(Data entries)

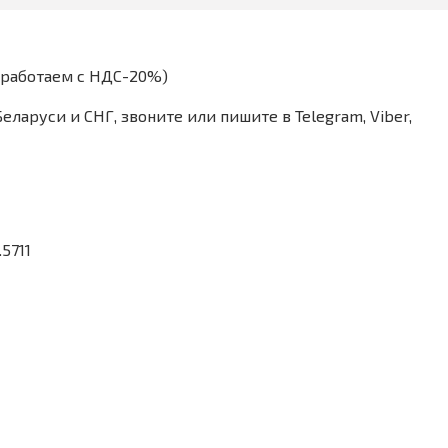
(работаем с НДС-20%)
аруси и СНГ, звоните или пишите в Telegram, Viber,
5711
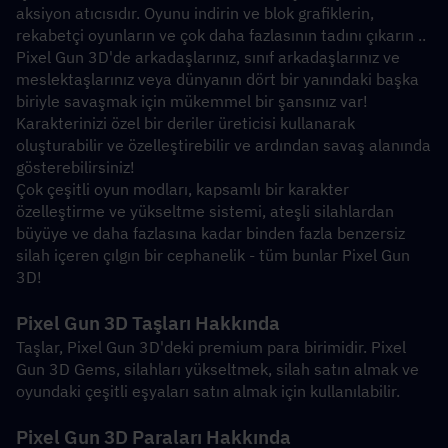
aksiyon atıcısıdır. Oyunu indirin ve blok grafiklerin, 
rekabetçi oyunların ve çok daha fazlasının tadını çıkarın ..
Pixel Gun 3D'de arkadaşlarınız, sınıf arkadaşlarınız ve 
meslektaşlarınız veya dünyanın dört bir yanındaki başka 
biriyle savaşmak için mükemmel bir şansınız var! 
Karakterinizi özel bir deriler üreticisi kullanarak 
oluşturabilir ve özelleştirebilir ve ardından savaş alanında 
gösterebilirsiniz!
Çok çeşitli oyun modları, kapsamlı bir karakter 
özelleştirme ve yükseltme sistemi, ateşli silahlardan 
büyüye ve daha fazlasına kadar binden fazla benzersiz 
silah içeren çılgın bir cephanelik - tüm bunlar Pixel Gun 
3D!
Pixel Gun 3D Taşları Hakkında
Taşlar, Pixel Gun 3D'deki premium para birimidir. Pixel 
Gun 3D Gems, silahları yükseltmek, silah satın almak ve 
oyundaki çeşitli eşyaları satın almak için kullanılabilir. 
Pixel Gun 3D Paraları Hakkında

__Exercise goal__
Every entry must be written out exactly, with all pictures left out.

__Result for this task__
(работаем с НДС-20%)
аруси и СНГ, звоните или пишите в Telegram, Viber,
5711
aksiyon atıcısıdır. Oyunu indirin ve blok grafiklerin, 
rekabetçi oyunların ve çok daha fazlasının tadını çıkarın ..
Pixel Gun 3D'de arkadaşlarınız, sınıf arkadaşlarınız ve 
meslektaşlarınız veya dünyanın dört bir yanındaki başka 
biriyle savaşmak için mükemmel bir şansınız var! 
Karakterinizi özel bir deriler üreticisi kullanarak 
oluşturabilir ve özelleştirebilir ve ardından savaş alanında 
gösterebilirsiniz!
Çok çeşitli oyun modları, kapsamlı bir karakter 
özelleştirme ve yükseltme sistemi, ateşli silahlardan 
büyüye ve daha fazlasına kadar binden fazla benzersiz 
silah içeren çılgın bir cephanelik - tüm bunlar Pixel Gun 
3D!
Pixel Gun 3D Taşları Hakkında
Taşlar, Pixel Gun 3D'deki premium para birimidir. Pixel 
Gun 3D Gems, silahları yükseltmek, silah satın almak ve 
oyundaki çeşitli eşyaları satın almak için kullanılabilir. 
Pixel Gun 3D Paraları Hakkında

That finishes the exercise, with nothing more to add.